Kepala Desa C juga menyatakan hal senada, yaitu:
”APBDesa sudah disusun secara tertib anggaran, karena dalam penyusunan APBDesa diadakan secara tranparan yang dihadiri
tokoh masyarakat, BPD, LP2MD dan semua perangkat desa” Wawancara tanggal 13 Oktober 2009.
Keuangan desa yang dikelola secara disiplin anggaran dapat diartikan pendapatan yang direncanakan, merupakan perkiraan yang terukur secara rasional,
penganggaran pengeluaran harus didukung dengan adanya kepastian tersedianya penerimaan dan semua penerimaan dan pengeluaran desa dalam tahun anggaran
yang bersangkutan harus dianggarkan dalam APBDesa dan dilakukan melalui kas umum desa. Berdasarkan wawancara dengan perangkat desa A1 menyatakan
yaitu: “Semua pemasukan dan pengeluaran selalu dicatat di dalam buku
harian, atau buku pendamping, kemudian dimasukkan dalam buku rekapan mingguan dan terakhir di rekap tersendiri di dalam buku
lxxxii bulanan. Kepala desa selalu mengecek laporan keuangan secara
periodik setiap minggu dan setiap bulan untuk ditandatangani kemudian dilaporkan kepada bupati melalui camat” Wawancara
tanggal 10 Oktober 2009.
Hal senada juga dikatakan oleh Kepala Desa A, yaitu: ”Laporan keuangan selalu saya cek dan saya selalu melaporkan
kepada camat setiap bulan” Wawancara tanggal 10 Oktober 2009.

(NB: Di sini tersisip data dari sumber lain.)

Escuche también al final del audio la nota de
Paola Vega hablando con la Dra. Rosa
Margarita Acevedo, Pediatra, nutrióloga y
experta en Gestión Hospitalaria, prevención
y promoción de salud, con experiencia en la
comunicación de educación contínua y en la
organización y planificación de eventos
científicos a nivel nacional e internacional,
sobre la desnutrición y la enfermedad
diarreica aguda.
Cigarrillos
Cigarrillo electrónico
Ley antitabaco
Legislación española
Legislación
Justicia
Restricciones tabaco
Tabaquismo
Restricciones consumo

Untuk di Desa Jurangjero terdapat banyak masalah mengenai penerimaan
kas desa, seperti yang dinyatakan oleh Kepala Desa C, yaitu: ”Terdapat masalah mengenai penerimaan kas desa karena warga
masyarakat ada yang sulit untuk ditarik iuran retribusi dan pendapatan lainnya sehingga ini juga menyulitkan dalam
penganggarannya” Wawancara tanggal 13 Oktober 2009.

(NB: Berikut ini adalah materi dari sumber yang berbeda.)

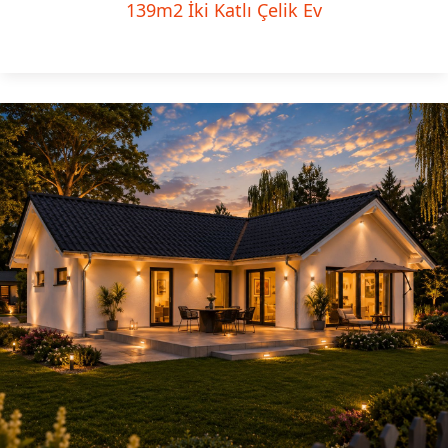
139m2 İki Katlı Çelik Ev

Untuk Desa Jurangjero menurut pengamatan dalam menyusun penerimaan dan pengeluaran untuk dimasukkan kedalam buku kas umum sudah berjalan
dengan baik, tetapi masih ada keterlambataan dalam memasukkan laporan harian, karena masih ada laporan yang kosong belum terisi. Untuk Desa Saradan laporan
harian keuangan desa belum dikatakan baik, karena kualitas SDM yang masih rendah dan tidak ada kaur keuangan, karena desa memakai pola minimal. Hal ini
seperti diungkapkan oleh perangkat desa B1, yaitu: ”Untuk kaur keuangan memang tidak ada, sehingga untuk tugas
sehari-hari masalah keuangan diampu oleh kaur umum dan di bantu oleh kaur ekbang, sehingga pembukuan belum dilaksanakan
dengan baik” Wawancara tanggal 12 Oktober 2009.